What is being asked: Nothing but the lines from the one with "다. 이 글의 필자인 에릭 블랑은 미국 민주적 사회주의자들(DSA) 소속의 사회" through the end of the records may appear in the answer, each reproduced exactly, pictures omitted.

[Collected data]
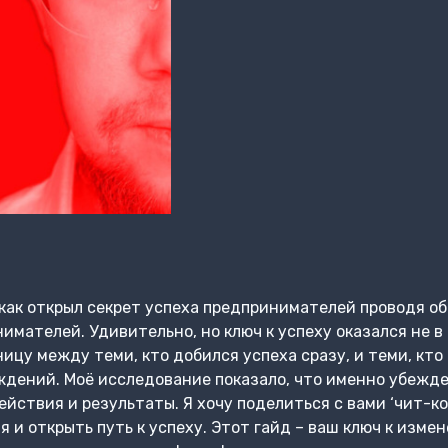
, как открыл секрет успеха предпринимателей проводя о
мателей. Удивительно, но ключ к успеху оказался не в 
ицу между теми, кто добился успеха сразу, и теми, кто
еждений. Моё исследование показало, что именно убеж
йствия и результаты. Я хочу поделиться с вами ‘чит-ко
 и открыть путь к успеху. Этот гайд – ваш ключ к изме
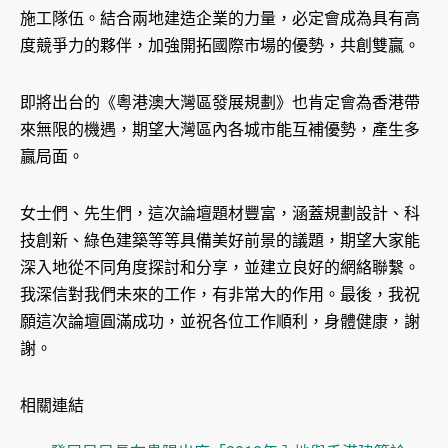
施工隊伍。結合兩地建造企業的力量，必定會成為具有高
度競爭力的夥伴，加強開拓國際市場的優勢，共創雙贏。
即將出台的《粵港澳大灣區發展規劃》也肯定會為香港帶
來無限的機遇，期望大灣區內各城市能互補優勢，產生多
贏局面。
女士們、先生們，這次論壇題材豐富，涵蓋規劃設計、科
技創新、綠色建築等等具備美好前景的議題，期望大家能
深入地從不同角度探討和分享，並建立良好的網絡聯繫。
我深信對我們未來的工作，有非常大的作用。最後，我祝
願這次論壇圓滿成功，並祝各位工作順利，身體健康，謝
謝。
相關連結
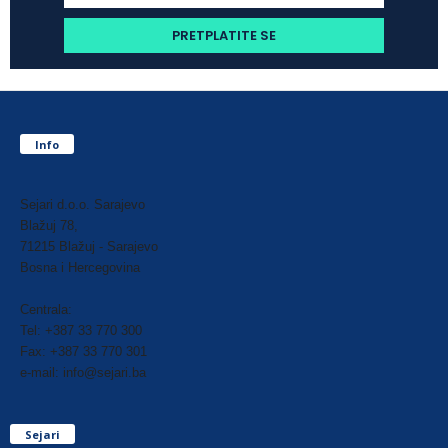
Info
Sejari d.o.o. Sarajevo
Blažuj 78,
71215 Blažuj - Sarajevo
Bosna i Hercegovina
Centrala:
Tel: +387 33 770 300
Fax: +387 33 770 301
e-mail: info@sejari.ba
Sejari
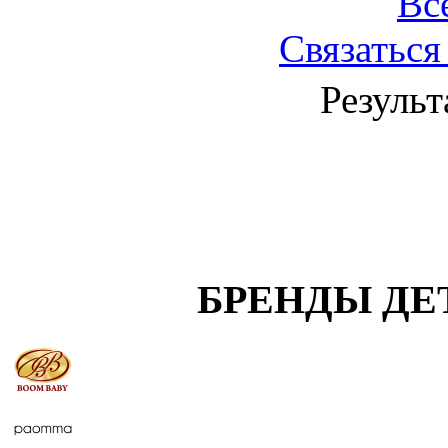
Вс
Связаться
Результ
БРЕНДЫ ДЕ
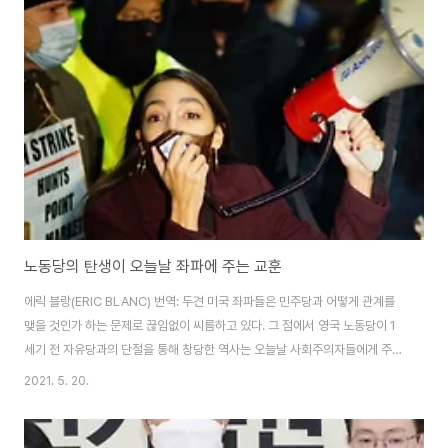
랫동안 이 나라를 지배해 온 친미적이고 부패한 우파세력에 대한 환멸과 분노
속에서, 좌파 게릴라 출신의 구스타보 페트로가, 콜롬비아판 트럼프라고 불리
던 포퓰리즘적 극우익인 로돌포 에르난데스를 꺾고 대통령이 된 것이다. 더구
나 이것은 콜롬비아를 뒤흔든 대..
노동당의 탄생이 오늘날 좌파에 주는 교훈
에릭 블랑(ERIC BLANC) 번역: 두견 미국 좌파들은 민주당과 어떻게 관계를
맺을 것인가 하는 문제로 끊임없이 씨름하고 있다. 그 점에서 영국 노동당이 1
세기 전 자유당과의 단절을 통해 창당한 역사는 오늘날 사회주의자들에게 주는
교훈으로 가득하다는 게 이 글의 취지이다. 글이 매우 길어서 노동당 창당으로
2021. 5. 20.
이어지는 초기 역사는 생략하고 오늘날의 전망과 교훈 부분만을 발췌 번역했
다. 이 글의 필자인 에릭 블랑은 미국 민주적 사회주의자들(DSA) 소속의 사회
주의 이론가이자 활동가이며, 역사사회학자로서 러시아 혁명과 레닌주의에 대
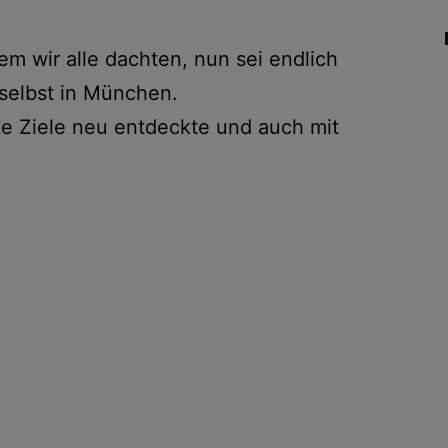
em wir alle dachten, nun sei endlich
 selbst in München.
te Ziele neu entdeckte und auch mit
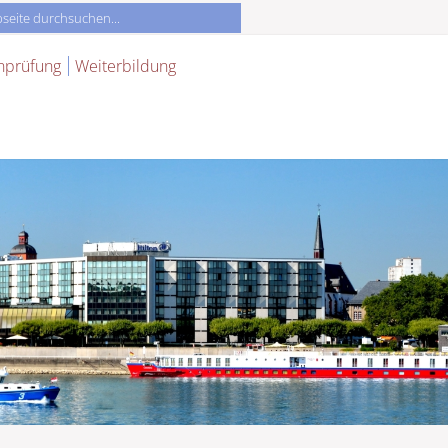
nprüfung
Weiterbildung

Task answer:
다. 이 글의 필자인 에릭 블랑은 미국 민주적 사회주의자들(DSA) 소속의 사회
주의 이론가이자 활동가이며, 역사사회학자로서 러시아 혁명과 레닌주의에 대
em wir alle dachten, nun sei endlich
 selbst in München.
te Ziele neu entdeckte und auch mit
nprüfung
Weiterbildung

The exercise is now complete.